• **Your objective**: An accurate, complete copy of the records below is required.

*** Block opens ***

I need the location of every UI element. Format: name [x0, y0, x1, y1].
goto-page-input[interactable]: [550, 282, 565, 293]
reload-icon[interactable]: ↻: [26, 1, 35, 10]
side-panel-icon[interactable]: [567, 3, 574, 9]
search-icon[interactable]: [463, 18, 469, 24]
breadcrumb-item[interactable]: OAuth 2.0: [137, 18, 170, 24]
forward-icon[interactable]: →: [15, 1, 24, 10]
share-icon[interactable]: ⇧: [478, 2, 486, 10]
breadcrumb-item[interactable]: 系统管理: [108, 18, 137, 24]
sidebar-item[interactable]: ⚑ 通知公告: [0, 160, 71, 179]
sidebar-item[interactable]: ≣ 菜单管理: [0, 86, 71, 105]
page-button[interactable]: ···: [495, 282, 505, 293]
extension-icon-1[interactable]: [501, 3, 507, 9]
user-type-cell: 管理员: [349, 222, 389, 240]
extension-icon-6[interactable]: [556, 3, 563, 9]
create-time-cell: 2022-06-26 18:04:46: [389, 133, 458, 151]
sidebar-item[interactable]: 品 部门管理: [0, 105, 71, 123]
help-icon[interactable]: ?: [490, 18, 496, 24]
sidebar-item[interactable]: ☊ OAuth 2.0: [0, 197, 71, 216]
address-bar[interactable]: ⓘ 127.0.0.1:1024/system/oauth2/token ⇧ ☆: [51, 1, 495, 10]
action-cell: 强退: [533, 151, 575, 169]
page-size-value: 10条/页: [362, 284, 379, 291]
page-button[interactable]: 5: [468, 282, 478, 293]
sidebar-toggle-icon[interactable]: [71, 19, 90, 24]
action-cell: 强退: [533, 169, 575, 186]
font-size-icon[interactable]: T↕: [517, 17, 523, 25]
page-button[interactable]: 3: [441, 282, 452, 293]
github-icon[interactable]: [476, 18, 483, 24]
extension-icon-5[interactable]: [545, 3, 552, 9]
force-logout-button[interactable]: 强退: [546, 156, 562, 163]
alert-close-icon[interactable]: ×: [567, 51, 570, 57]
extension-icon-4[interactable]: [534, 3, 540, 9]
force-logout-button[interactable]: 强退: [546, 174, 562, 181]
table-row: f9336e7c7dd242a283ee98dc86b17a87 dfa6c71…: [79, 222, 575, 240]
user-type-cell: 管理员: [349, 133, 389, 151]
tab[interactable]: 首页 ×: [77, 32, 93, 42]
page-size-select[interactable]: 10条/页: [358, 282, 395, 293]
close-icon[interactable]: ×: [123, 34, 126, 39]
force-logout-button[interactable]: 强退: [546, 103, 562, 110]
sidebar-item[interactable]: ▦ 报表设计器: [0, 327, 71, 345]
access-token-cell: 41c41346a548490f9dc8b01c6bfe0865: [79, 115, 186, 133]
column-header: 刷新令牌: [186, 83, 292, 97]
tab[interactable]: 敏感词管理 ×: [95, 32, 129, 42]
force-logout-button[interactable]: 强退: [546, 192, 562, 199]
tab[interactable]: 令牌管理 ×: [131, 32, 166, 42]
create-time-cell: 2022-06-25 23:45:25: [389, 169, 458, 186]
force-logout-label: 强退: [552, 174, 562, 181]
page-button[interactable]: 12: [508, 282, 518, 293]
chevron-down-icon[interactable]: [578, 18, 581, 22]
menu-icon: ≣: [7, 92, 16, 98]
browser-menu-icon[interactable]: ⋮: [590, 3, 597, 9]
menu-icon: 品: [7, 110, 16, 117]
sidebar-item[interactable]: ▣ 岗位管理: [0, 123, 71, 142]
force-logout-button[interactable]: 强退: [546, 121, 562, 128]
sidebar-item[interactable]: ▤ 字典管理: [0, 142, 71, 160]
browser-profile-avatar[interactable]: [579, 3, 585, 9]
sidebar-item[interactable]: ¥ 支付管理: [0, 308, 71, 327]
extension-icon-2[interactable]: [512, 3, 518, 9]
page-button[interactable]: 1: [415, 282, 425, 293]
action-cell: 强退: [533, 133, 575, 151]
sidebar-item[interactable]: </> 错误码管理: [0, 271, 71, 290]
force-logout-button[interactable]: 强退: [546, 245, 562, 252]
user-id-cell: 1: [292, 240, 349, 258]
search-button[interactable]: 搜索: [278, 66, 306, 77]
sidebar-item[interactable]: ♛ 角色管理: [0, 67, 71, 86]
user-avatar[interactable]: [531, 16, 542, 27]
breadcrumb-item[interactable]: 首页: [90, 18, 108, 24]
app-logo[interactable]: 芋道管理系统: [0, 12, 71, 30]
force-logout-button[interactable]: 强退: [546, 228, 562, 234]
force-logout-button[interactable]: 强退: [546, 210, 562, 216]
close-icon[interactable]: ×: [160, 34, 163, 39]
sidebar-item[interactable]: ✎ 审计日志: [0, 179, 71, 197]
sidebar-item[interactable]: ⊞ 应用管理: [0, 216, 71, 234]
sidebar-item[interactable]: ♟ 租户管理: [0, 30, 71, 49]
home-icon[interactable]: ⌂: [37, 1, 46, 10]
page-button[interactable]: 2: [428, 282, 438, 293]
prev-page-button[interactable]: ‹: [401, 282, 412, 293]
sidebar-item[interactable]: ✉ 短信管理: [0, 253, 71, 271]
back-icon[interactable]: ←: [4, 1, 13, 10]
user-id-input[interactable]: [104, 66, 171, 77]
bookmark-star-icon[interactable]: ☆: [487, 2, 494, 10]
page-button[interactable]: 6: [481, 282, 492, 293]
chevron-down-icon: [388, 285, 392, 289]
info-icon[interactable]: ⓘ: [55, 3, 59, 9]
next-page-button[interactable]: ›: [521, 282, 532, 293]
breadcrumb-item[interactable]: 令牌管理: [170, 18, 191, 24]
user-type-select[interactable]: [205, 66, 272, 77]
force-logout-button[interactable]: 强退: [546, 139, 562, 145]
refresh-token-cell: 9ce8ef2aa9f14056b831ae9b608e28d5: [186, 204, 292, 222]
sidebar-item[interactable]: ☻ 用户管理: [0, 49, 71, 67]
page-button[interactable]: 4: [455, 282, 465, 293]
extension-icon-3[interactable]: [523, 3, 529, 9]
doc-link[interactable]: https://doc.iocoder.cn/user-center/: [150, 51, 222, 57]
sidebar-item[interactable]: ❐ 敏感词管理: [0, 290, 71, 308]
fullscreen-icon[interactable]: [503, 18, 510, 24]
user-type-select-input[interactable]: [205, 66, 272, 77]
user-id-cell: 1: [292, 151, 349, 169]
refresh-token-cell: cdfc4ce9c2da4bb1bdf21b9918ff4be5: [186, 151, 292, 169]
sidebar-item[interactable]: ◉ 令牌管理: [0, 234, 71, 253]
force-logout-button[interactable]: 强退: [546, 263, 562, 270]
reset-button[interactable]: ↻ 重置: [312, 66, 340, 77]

*** Block closes ***

• **Finished exercise**:
I need the location of every UI element. Format: name [x0, y0, x1, y1].
goto-page-input[interactable]: [550, 282, 565, 293]
reload-icon[interactable]: ↻: [26, 1, 35, 10]
side-panel-icon[interactable]: [567, 3, 574, 9]
search-icon[interactable]: [463, 18, 469, 24]
breadcrumb-item[interactable]: OAuth 2.0: [137, 18, 170, 24]
forward-icon[interactable]: →: [15, 1, 24, 10]
share-icon[interactable]: ⇧: [478, 2, 486, 10]
breadcrumb-item[interactable]: 系统管理: [108, 18, 137, 24]
sidebar-item[interactable]: ⚑ 通知公告: [0, 160, 71, 179]
sidebar-item[interactable]: ≣ 菜单管理: [0, 86, 71, 105]
page-button[interactable]: ···: [495, 282, 505, 293]
extension-icon-1[interactable]: [501, 3, 507, 9]
user-type-cell: 管理员: [349, 222, 389, 240]
extension-icon-6[interactable]: [556, 3, 563, 9]
create-time-cell: 2022-06-26 18:04:46: [389, 133, 458, 151]
sidebar-item[interactable]: 品 部门管理: [0, 105, 71, 123]
help-icon[interactable]: ?: [490, 18, 496, 24]
sidebar-item[interactable]: ☊ OAuth 2.0: [0, 197, 71, 216]
address-bar[interactable]: ⓘ 127.0.0.1:1024/system/oauth2/token ⇧ ☆: [51, 1, 495, 10]
action-cell: 强退: [533, 151, 575, 169]
page-size-value: 10条/页: [362, 284, 379, 291]
page-button[interactable]: 5: [468, 282, 478, 293]
sidebar-toggle-icon[interactable]: [71, 19, 90, 24]
action-cell: 强退: [533, 169, 575, 186]
font-size-icon[interactable]: T↕: [517, 17, 523, 25]
page-button[interactable]: 3: [441, 282, 452, 293]
github-icon[interactable]: [476, 18, 483, 24]
extension-icon-5[interactable]: [545, 3, 552, 9]
force-logout-button[interactable]: 强退: [546, 156, 562, 163]
alert-close-icon[interactable]: ×: [567, 51, 570, 57]
extension-icon-4[interactable]: [534, 3, 540, 9]
force-logout-button[interactable]: 强退: [546, 174, 562, 181]
table-row: f9336e7c7dd242a283ee98dc86b17a87 dfa6c71…: [79, 222, 575, 240]
user-type-cell: 管理员: [349, 133, 389, 151]
tab[interactable]: 首页 ×: [77, 32, 93, 42]
page-size-select[interactable]: 10条/页: [358, 282, 395, 293]
close-icon[interactable]: ×: [123, 34, 126, 39]
force-logout-button[interactable]: 强退: [546, 103, 562, 110]
sidebar-item[interactable]: ▦ 报表设计器: [0, 327, 71, 345]
access-token-cell: 41c41346a548490f9dc8b01c6bfe0865: [79, 115, 186, 133]
column-header: 刷新令牌: [186, 83, 292, 97]
tab[interactable]: 敏感词管理 ×: [95, 32, 129, 42]
force-logout-button[interactable]: 强退: [546, 192, 562, 199]
tab[interactable]: 令牌管理 ×: [131, 32, 166, 42]
create-time-cell: 2022-06-25 23:45:25: [389, 169, 458, 186]
force-logout-label: 强退: [552, 174, 562, 181]
page-button[interactable]: 12: [508, 282, 518, 293]
chevron-down-icon[interactable]: [578, 18, 581, 22]
menu-icon: ≣: [7, 92, 16, 98]
browser-menu-icon[interactable]: ⋮: [590, 3, 597, 9]
menu-icon: 品: [7, 110, 16, 117]
sidebar-item[interactable]: ▣ 岗位管理: [0, 123, 71, 142]
force-logout-button[interactable]: 强退: [546, 121, 562, 128]
sidebar-item[interactable]: ▤ 字典管理: [0, 142, 71, 160]
browser-profile-avatar[interactable]: [579, 3, 585, 9]
sidebar-item[interactable]: ¥ 支付管理: [0, 308, 71, 327]
extension-icon-2[interactable]: [512, 3, 518, 9]
page-button[interactable]: 1: [415, 282, 425, 293]
action-cell: 强退: [533, 133, 575, 151]
sidebar-item[interactable]: </> 错误码管理: [0, 271, 71, 290]
force-logout-button[interactable]: 强退: [546, 245, 562, 252]
user-id-cell: 1: [292, 240, 349, 258]
search-button[interactable]: 搜索: [278, 66, 306, 77]
sidebar-item[interactable]: ♛ 角色管理: [0, 67, 71, 86]
user-avatar[interactable]: [531, 16, 542, 27]
breadcrumb-item[interactable]: 首页: [90, 18, 108, 24]
app-logo[interactable]: 芋道管理系统: [0, 12, 71, 30]
force-logout-button[interactable]: 强退: [546, 228, 562, 234]
force-logout-button[interactable]: 强退: [546, 210, 562, 216]
close-icon[interactable]: ×: [160, 34, 163, 39]
sidebar-item[interactable]: ✎ 审计日志: [0, 179, 71, 197]
sidebar-item[interactable]: ⊞ 应用管理: [0, 216, 71, 234]
sidebar-item[interactable]: ♟ 租户管理: [0, 30, 71, 49]
home-icon[interactable]: ⌂: [37, 1, 46, 10]
page-button[interactable]: 2: [428, 282, 438, 293]
prev-page-button[interactable]: ‹: [401, 282, 412, 293]
sidebar-item[interactable]: ✉ 短信管理: [0, 253, 71, 271]
back-icon[interactable]: ←: [4, 1, 13, 10]
user-id-input[interactable]: [104, 66, 171, 77]
bookmark-star-icon[interactable]: ☆: [487, 2, 494, 10]
page-button[interactable]: 6: [481, 282, 492, 293]
chevron-down-icon: [388, 285, 392, 289]
info-icon[interactable]: ⓘ: [55, 3, 59, 9]
next-page-button[interactable]: ›: [521, 282, 532, 293]
breadcrumb-item[interactable]: 令牌管理: [170, 18, 191, 24]
user-type-select[interactable]: [205, 66, 272, 77]
force-logout-button[interactable]: 强退: [546, 139, 562, 145]
refresh-token-cell: 9ce8ef2aa9f14056b831ae9b608e28d5: [186, 204, 292, 222]
sidebar-item[interactable]: ☻ 用户管理: [0, 49, 71, 67]
page-button[interactable]: 4: [455, 282, 465, 293]
extension-icon-3[interactable]: [523, 3, 529, 9]
doc-link[interactable]: https://doc.iocoder.cn/user-center/: [150, 51, 222, 57]
sidebar-item[interactable]: ❐ 敏感词管理: [0, 290, 71, 308]
fullscreen-icon[interactable]: [503, 18, 510, 24]
user-type-select-input[interactable]: [205, 66, 272, 77]
user-id-cell: 1: [292, 151, 349, 169]
refresh-token-cell: cdfc4ce9c2da4bb1bdf21b9918ff4be5: [186, 151, 292, 169]
sidebar-item[interactable]: ◉ 令牌管理: [0, 234, 71, 253]
force-logout-button[interactable]: 强退: [546, 263, 562, 270]
reset-button[interactable]: ↻ 重置: [312, 66, 340, 77]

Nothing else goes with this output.